Kenaikan ekspor menunjukkan sinyal pemulihan permintaan komoditas global. Melalui program PEN dan kebijakan pendukung kinerja ekspor, dunia usaha nasional diharapkan mampu memanfaatkan potensi pemulihan ekonomi dunia.
Total ekspor Agustus 2021 tercatat 21,42 miliar dollar AS, naik 20,95 persen dari Juli 2021 dan 64,1 persen dari Agustus 2020. Secara kumulatif, sejak Januari hingga Agustus 2021, total ekspor mencapai 142,01 milliar dollar AS dengan didominasi komoditas CPO dan bahan bakar mineral.
Menurut Febrio, kenaikan ekspor menunjukkan sinyal pemulihan permintaan komoditas global. Melalui program pemulihan ekonomi nasional (PEN) dan kebijakan pendukung kinerja ekspor, lanjutnya, dunia usaha nasional diharapkan mampu memanfaatkan potensi pemulihan ekonomi dunia.
”Tidak hanya sektor pengolahan yang didorong komoditas CPO dan batubara, seluruh ekspor sektoral menunjukkan kinerja yang baik, termasuk pertanian yang didorong oleh komoditas kopi, buah-buahan, dan hasil hutan bukan kayu,” ujarnya, Jumat (17/9/2021).
Pemerintah mengambil berbagai kebijakan mendukung kemudahan ekspor. Hal itu, antara lain, ditunjukkan melalui perbaikan efisiensi dan daya saing ekonomi, peningkatan nilai tambah produk ekspor komoditas, serta penguatan industri nasional dengan mendorong pembangunan infrastruktur dan pemanfaatan teknologi.
”Selain itu, kerja sama internasional akan dimanfaatkan untuk mendukung perdagangan internasional, baik barang maupun jasa,” kata Febrio.
Terkait pembiayaan, pemerintah akan melanjutkan dukungan pembiayaan ekspor dengan skema khusus, seperti penugasan khusus ekspor melalui Lembaga Pembiayaan Ekspor Indonesia berupa kredit modal kerja dan pinjaman operasional usaha bagi industri kecil menengah berorientasi ekspor.

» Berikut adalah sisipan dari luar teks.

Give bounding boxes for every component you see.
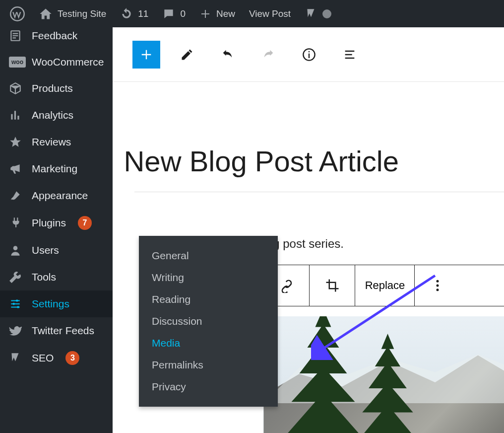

Sementara itu, dari sisi impor, total impor Indonesia pada Agustus 2021 mencapai 16,68 miliar dollar AS atau tumbuh 10,35 persen dari Juli 2021 dan 55,26 persen dari Agustus 2020. ”Peningkatan impor secara keseluruhan menunjukkan bertumbuhnya aktivitas ekonomi domestik seiring perkembangan positif penanganan Covid-19,” ujar Febrio.
Berbeda dengan Febrio, Direktur Center of Economic and Law Studies (Celios) Bhima Yudhistira menilai, ketergantungan ekonomi Indonesia terhadap ekspor komoditas akan menjadi bumerang bagi fundamental ekonomi nasional.
Selain itu, jika Indonesia terus bergantung untuk mengekspor komoditas bahan mentah dan olahan primer, kemajuan perekonomian bisa terhambat. ”Harga komoditas relatif fluktuatif dan sulit diperkirakan. Ketika harga komoditas menurun, kinerja ekspor akan terpukul,” kata Bhima.
Ia menyebut, porsi industri pengolahan terhadap produk domestik bruto (PDB) terus menurun, bahkan sempat di bawah 20 persen dari PDB. Kondisi ini, lanjut Bhima, bisa jadi penghambat pertumbuhan ekonomi Indonesia, khususnya untuk terlepas dari jebakan pendapatan kelas menengah.
Sebelumnya, peneliti Center of Industry, Trade, and Investment Institute for Development of Economics and Finance (Indef) Ahmad Heri Firdaus mengatakan, kegiatan industri di hilir yang mulai hidup perlu diiringi dengan penguatan di sektor hulu dan antara (intermediate).
”Di satu sisi, ini hal baik karena permintaan mulai tumbuh, konsumsi masyarakat bergerak, dan mendorong aktivitas industri. Tetapi, di sisi lain, ini menunjukkan masalah klasik kita yang masih belum teratasi, yaitu memperkuat struktur industri dan mengoptimalkan pasokan rantai nilai produk dari dalam negeri,” katanya.
Melihat kenaikan mobilitas dan konsumsi masyarakat serta melandainya kasus Covid-19, ia menilai, aktivitas industri ke depan akan lebih dinamis. Industri bahan baku perlu segera diperkuat untuk mengantisipasi adanya lonjakan permintaan bahan baku lagi di bulan-bulan mendatang.
”Tidak tertutup kemungkinan, ke depan ini akan ada peningkatan kebutuhan bahan baku industri lagi. Industri di hulu dan perantara harus disiapkan dari sekarang agar bisa mengisi kebutuhan di hilir,” ujarnya.